Highlights from Friday at the Ubud Writers and Readers Festival:
from our special reporter in Ubud Katie Jacobs
from our special reporter in Ubud Katie Jacobs
I started the day in the intimate Left Bank Lounge for a session called 'Wanderlust: Travelling stories". The first panelist was Andrew McMillian, a rock journalist from Darwin, who has spent a large amount of time living with Australian Aboriginal communities in the Western Desert and Northern Territory. He had some fascinating insights into a little understood group gained travelling within his own country.The second was Lee Su Kim, A Chinese Malaysian (Baba-Nyonya) who discussed studying in Texas and the peculiarities of being an 'alien of colour' in the USA.
The final panelist Brian Thacker was very funny. He has made a career out of absurdist travel, e.g. writing a book on travelling to five countries simply based on the fact he had never heard of them (and not researching anything before he departed) and 'Sleeping Around' chronicling his adventures while travelling the world with the website couchsurfing.org where people open their homes and their couches to travellers for free.

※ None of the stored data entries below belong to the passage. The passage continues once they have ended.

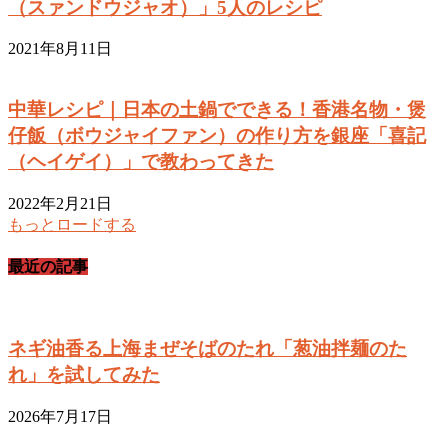
（スァンドウジャオ）」5人のレシピ
2021年8月11日
中華レシピ｜日本の土鍋でできる！香港名物・煲
仔飯（ボウジャイファン）の作り方を銀座「喜記
（ヘイゲイ）」で教わってきた
2022年2月21日
もっとロードする
最近の記事
ネギ油香る上海まぜそばのたれ「葱油拌麺のた
れ」を試してみた
2026年7月17日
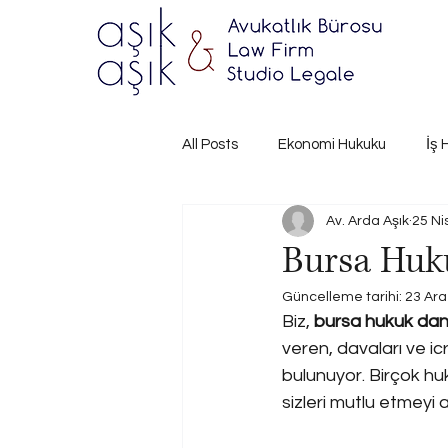
All Posts
Ekonomi Hukuku
İş 
Av. Arda Aşık
25 Ni
Bursa Huk
Güncelleme tarihi:
23 Ara
Biz,
 bursa hukuk dan
veren, davaları ve i
bulunuyor. Birçok huk
sizleri mutlu etmeyi 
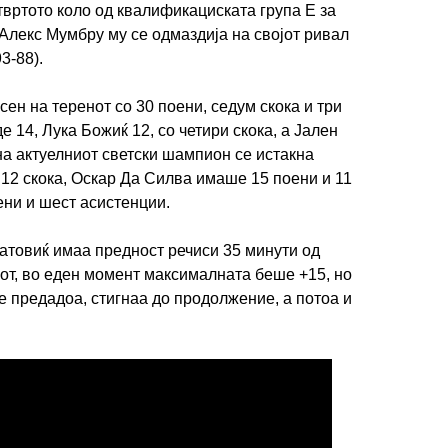
твртото коло од квалификациската група Е за
Алекс Мумбру му се одмаздија на својот ривал
93-88).
н на теренот со 30 поени, седум скока и три
 14, Лука Божиќ 12, со четири скока, а Јален
а актуелниот светски шампион се истакна
 12 скока, Оскар Да Силва имаше 15 поени и 11
ени и шест асистенции.
атовиќ имаа предност речиси 35 минути од
от, во еден момент максималната беше +15, но
е предадоа, стигнаа до продолжение, а потоа и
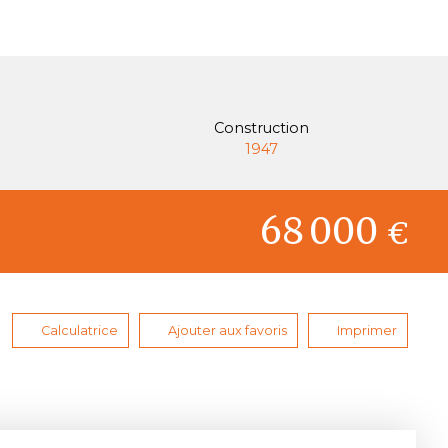
Construction
1947
68 000
€
Calculatrice
Ajouter aux favoris
Imprimer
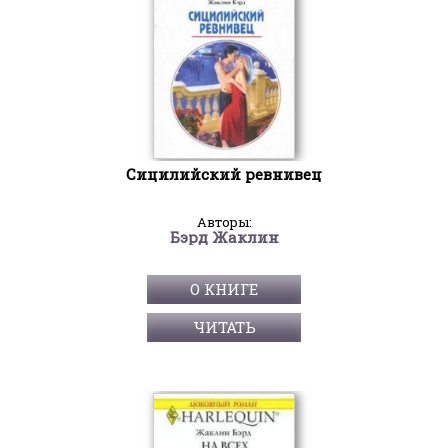
Сицилийский ревнивец
Авторы:
Бэрд Жаклин
О КНИГЕ
ЧИТАТЬ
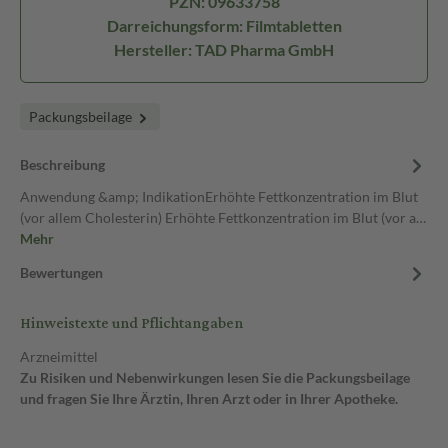
PZN: 09633758
Darreichungsform: Filmtabletten
Hersteller: TAD Pharma GmbH
Packungsbeilage
Beschreibung
Anwendung &amp; IndikationErhöhte Fettkonzentration im Blut
(vor allem Cholesterin) Erhöhte Fettkonzentration im Blut (vor a…
Mehr
Bewertungen
Hinweistexte und Pflichtangaben
Arzneimittel
Zu Risiken und Nebenwirkungen lesen Sie die Packungsbeilage
und fragen Sie Ihre Ärztin, Ihren Arzt oder in Ihrer Apotheke.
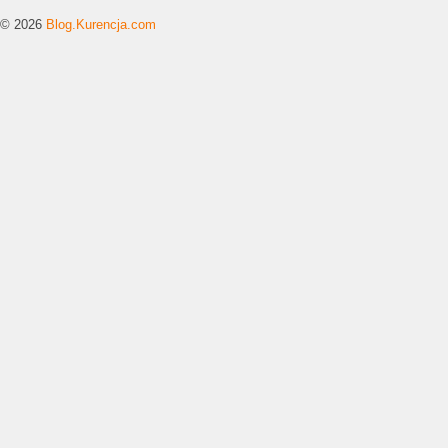
© 2026
Blog.Kurencja.com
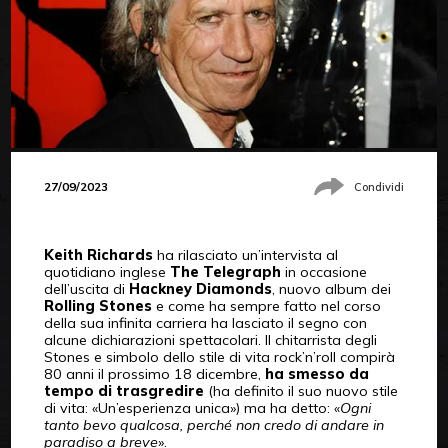
27/09/2023
Condividi
Keith Richards
ha rilasciato un’intervista al
quotidiano inglese
The Telegraph
in occasione
dell’uscita di
Hackney Diamonds
, nuovo album dei
Rolling Stones
e come ha sempre fatto nel corso
della sua infinita carriera ha lasciato il segno con
alcune dichiarazioni spettacolari. Il chitarrista degli
Stones e simbolo dello stile di vita rock’n’roll compirà
80 anni il prossimo 18 dicembre,
ha smesso da
tempo di trasgredire
(ha definito il suo nuovo stile
di vita: «Un’esperienza unica») ma ha detto: «
Ogni
tanto bevo qualcosa, perché non credo di andare in
paradiso a breve
».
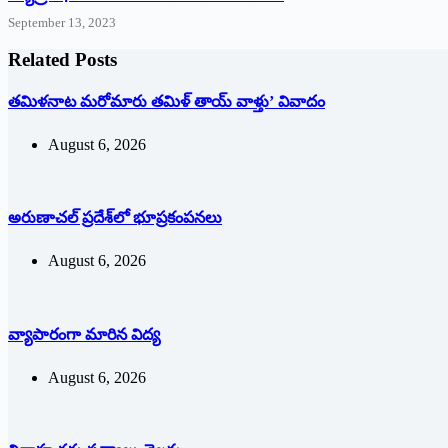
September 13, 2023
Related Posts
తమిళనాట మరోమారు తమిళ్‌ ‌తాయ్‌ ‌వాళ్తు’ వివాదం
August 6, 2026
అరుణాచల్‌ ‌ప్రదేశ్‌లో భూప్రకంపనలు
August 6, 2026
వ్యాపారంగా మారిన విద్య‌
August 6, 2026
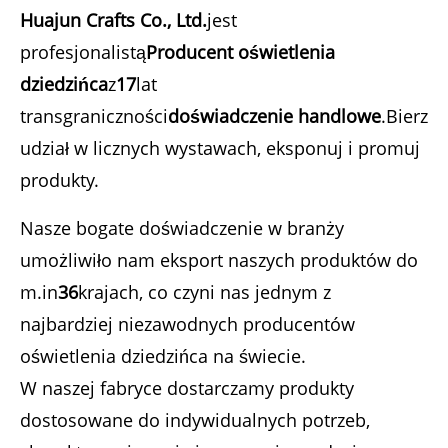
Huajun Crafts Co., Ltd.
jest
profesjonalistą
Producent oświetlenia
dziedzińca
z
17
lat
transgraniczności
doświadczenie handlowe
.Bierz
udział w licznych wystawach, eksponuj i promuj
produkty.
Nasze bogate doświadczenie w branży
umożliwiło nam eksport naszych produktów do
m.in
36
krajach, co czyni nas jednym z
najbardziej niezawodnych producentów
oświetlenia dziedzińca na świecie.
W naszej fabryce dostarczamy produkty
dostosowane do indywidualnych potrzeb,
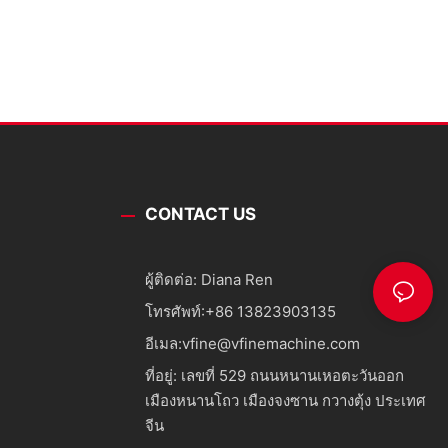
CONTACT US
ผู้ติดต่อ: Diana Ren
โทรศัพท์:
+86 13823903135
อีเมล:
vfine@vfinemachine.com
ที่อยู่: เลขที่ 529 ถนนหนานเหอตะวันออก
เมืองหนานโถว เมืองจงซาน กวางตุ้ง ประเทศ
จีน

My final session later in the day was a complete contrast and turned out to be particularly topical. 'Writing in the new world: Obama and Dissent' discussed the importance of continuing critical analysis and dissent within the media. It featured Fatima Bhutto, a journalist from Pakistan, Antony Loewenstein, a political journalist from Sydney and Jamal Mahjoub, a novelist from London by way of Sudan debating whether Obama has so far failed to live up to his promise through a lack of concrete actions or whether his message of hope and change and the very fact of his reaching the presidency is the main thing and the importance of continuing dissention even given, or perhaps because of, his worldwide popularity.
On a side note I happened to be in the same venue as these writers when the news came through that Obama had won the Nobel Peace Prize which drew some fairly heated opinions from the participants.